Word to the previous article. There must be nothing to do in New York City, either.
honestly, ada. crying because someone refused an interview? what kind of journalist are you?
I agree that the "there's nothing to do" line of reasoning is flawed. I find this piece overall condescending and low on content.
What a terrible, condescending article that undermines its examination of serious issues through cultural bigotry. Also, the attempts to villainize the school for not allowing the author on campus to talk with students are ludicrous. The last thing schools need are journalists showing up and interrupting things and talking to students who are probably so guileless and starry-eyed at the prospect of talking to the media that they might say things that they shouldn't or that aren't entirely true. It would have been far better to focus on key issues like the apparent lack of sex ed. and the failure of abstinence-only programs. Without such a focus, this article borders on drivel. It is perhaps my own ignorance, however, that I didn't realize that high school kids wouldn't be having so much sex if they all had laptops!
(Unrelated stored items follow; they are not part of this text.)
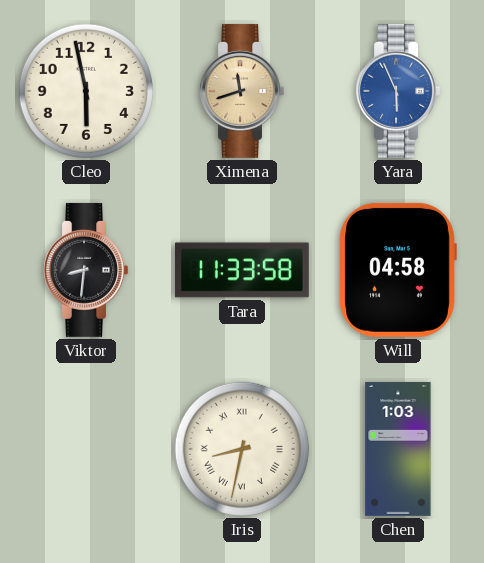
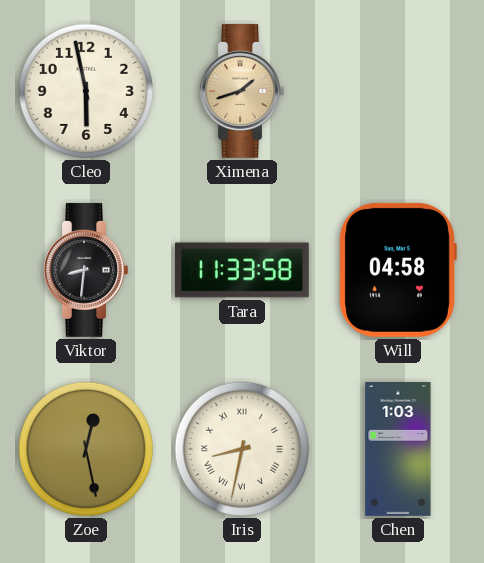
Ximena: 11:42 -> 1:42
Yara: 5:56 -> none
Zoe: none -> 12:28
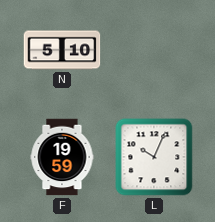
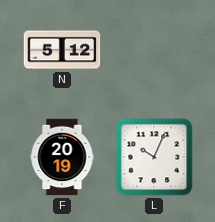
N: 5:10 -> 5:12
F: 19:59 -> 20:19
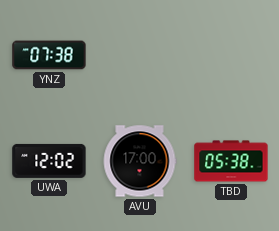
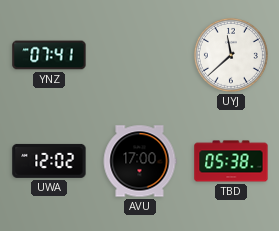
YNZ: 07:38 -> 07:41
UYJ: none -> 11:38
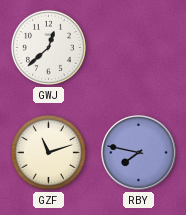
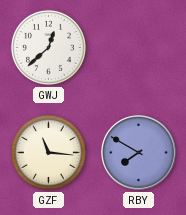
GZF: 11:12 -> 11:16
RBY: 7:47 -> 7:50
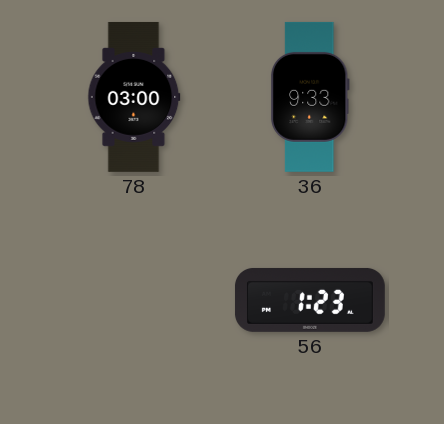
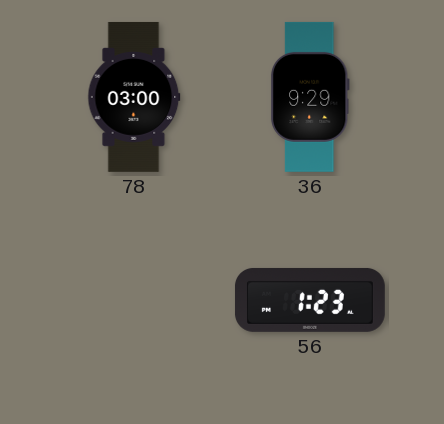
36: 9:33 -> 9:29
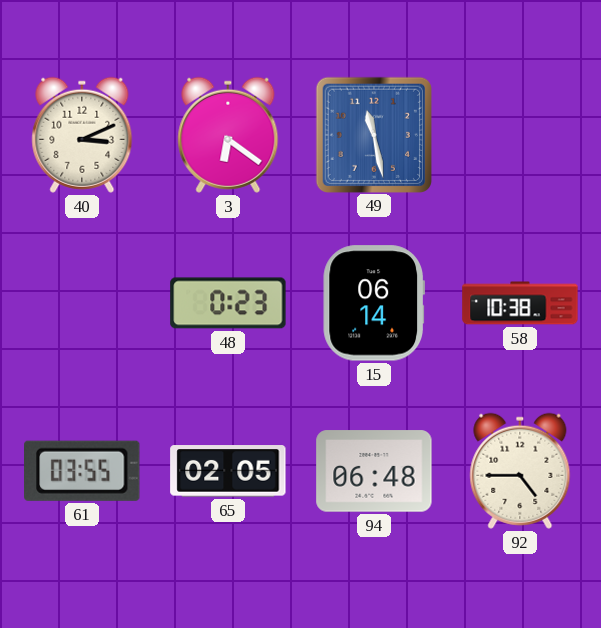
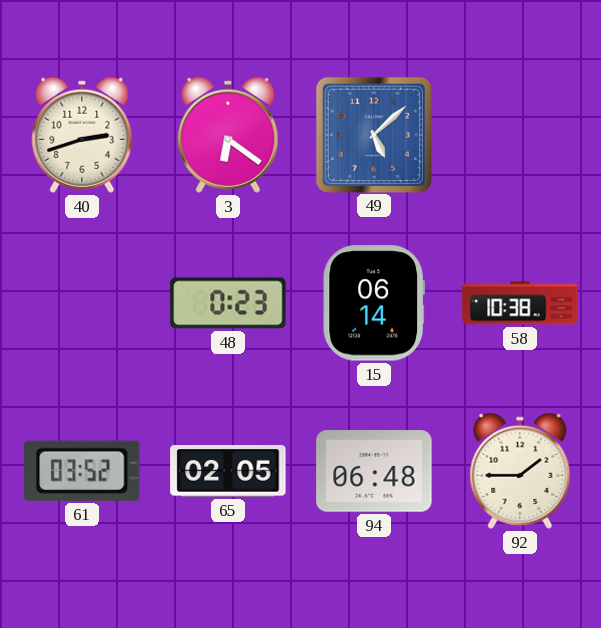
40: 3:11 -> 2:42
49: 11:28 -> 5:08
61: 03:55 -> 03:52
92: 4:45 -> 1:45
um, the "there's nothing to do" element is only one facet of the situation here. the piece also points out that that the pregnancy rate is attributable to timken's commitment to worthless abstinence-only education AND the town's direct line to the bush administration. i think this story did a better job in pointing that out than just about anything else i've read on the subject. to leave out the fact that the area is economically depressed and the kids have nothing better to hope for than to have families at the age of 14 would be DISHONEST - and it is not the only point of the piece!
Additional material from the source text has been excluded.